Do they apply again? see above.

What do they do with the year off? Prelim year in medicine or surg is the most commonly recommended thing to do in that year. It will make you a stronger reapplicant. That being said in that year you need to try and fix what's wrong with your application and why you didn't match.

I'm assuming research wouldn't really boost your application much in terms of EM (also have research under my belt already). ^correct

Has this happened to anyone? Me

Did you apply again? yes, I did a prelim spot at a competitive surgery program in the NE. I matched at a very good ED program in the SW.

Did you end up matching into a different specialty? No

Are there statistics out there on the likelihood of matching as a re-applicant? there is no data out there. Your chances are very poor to rematch.
 
With regard to #7, is there any information on the match rate of reapplicants coming from a TY or prelim year?

there is no data out there. Your chances are very poor to rematch.

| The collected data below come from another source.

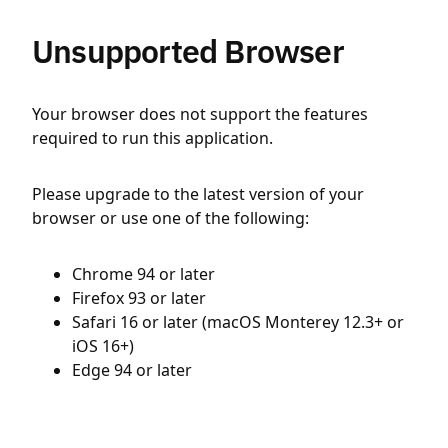
Unsupported Browser
Your browser does not support the features
required to run this application.
Please upgrade to the latest version of your
browser or use one of the following:
Chrome 94 or later
Firefox 93 or later
Safari 16 or later (macOS Monterey 12.3+ or
iOS 16+)
Edge 94 or later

As far as I know there isn't data saying how many re-applicants applied last year, but we do know how many spots were filled by re-applicants, at least for MDs. The data is off somewhat though because of the way the NRMP counts re-applicants (see below).

In 2019:

# of spots in EM: 2488
# filled by MD seniors: 1617
# filled by DOs: 648
# filled by US-IMGs: 112
# filled by foreign IMGs: 27
# filled by US MD previous graduates: 54
# filled in the scramble: 30

So the data would suggest that only 54 of 2488 spots were filled by re-applicants, but that's lower than the actual number. The exact number isn't known, because of the way NRMP categorizes applicants. The only "re-applicants" that get their own data are US MDs who previously graduated (ie candidates who are no longer in med school when they apply). So DO's and IMGs that are re-applying are counted in their respective groups, not the re-applicant group. So that makes the number of re-applicants that match lower, since there are definitely DO re-applicants that match.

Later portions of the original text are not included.